Cloning and Expression of Transcriptional Repressors in Escherichia coli
Supervised by: Dr. Christophe Corre
Following the sequencing of entire Streptomyces genomes, an unexpectedly large number of antibiotic-like gene clusters were found to be encoded. Many of these cryptic gene clusters (cryptic because their products are not known) were predicted to encode the biosynthesis of novel natural products. Under laboratory conditions, these cryptic biosynthetic gene clusters are often not expressed. The main reason is the antibiotic production is tightly controlled. The regulation of antibiotic production of several Streptomyces secondary metabolites is known to be triggered by low-molecular weight, diffusible, signalling molecules.
The γ-butyrolactone regulatory system triggers secondary metabolite production in the gram-positive, soil-dwelling, filamentous bacterial genus Streptomyces.The representative of the γ-butyrolactones is A-factor in S. grisues, which was the first to be found. A-factor induces the production of the antibiotic streptomycin. AfsA is an enzyme for A-factor biosynthesis and ArpA is the A-factor receptor protein that serves as a transcriptional factor by using A-factor as the ligand.
Recently a novel class of molecules that induce antibiotic production in actinomycete bacteria have been discovered called 2-alkyl-4-hydroxymethylfuran-3-carboxylic acids (AHFCAs). They are thought to interact with, and change the characteristics of, transcriptional repressor proteins that belong to the ArpA-subfamily of the TetR proteins. The TetR family of transcriptional repressors is well represented and widely distributed among bacteria. They have two domains:
• A DNA-binding domain that recognise specific DNA sequences in promoter regions
• A ligand binding domain that interact with specific molecules.

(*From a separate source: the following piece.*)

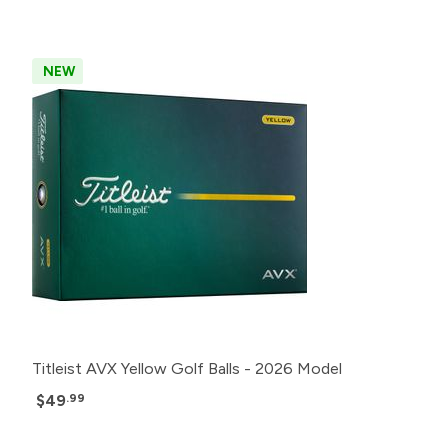
NEW
Titleist AVX Yellow Golf Balls - 2026 Model
$49
.99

They strongly repress antibiotic and signalling molecule production. Upon binding of a signalling molecule, repressors are released for the promoter region of the target gene, which is then transcribed.
This project aimed at cloning genes that encode for 4 distinct ArpA-like proteins for two different sources Streptomyces avermitilis and Streptomyces venezuelae. These were be overexpressed in Escherichia coli and the solubility of the corresponding proteins will be investigated.A detailed understanding of the structure-activity relationships involved inArpA-like proteins with signalling molecules and DNA will provide new opportunities to manipulate antibiotic biosynthesis and potentially provide a means for discovering new compounds with clinical utility.
The spectrum below shows the FPLC trace of one of the transcriptional repressors S. venezuelae.
Transcriptional repressors can be effectively cloned and expressed in E. coli.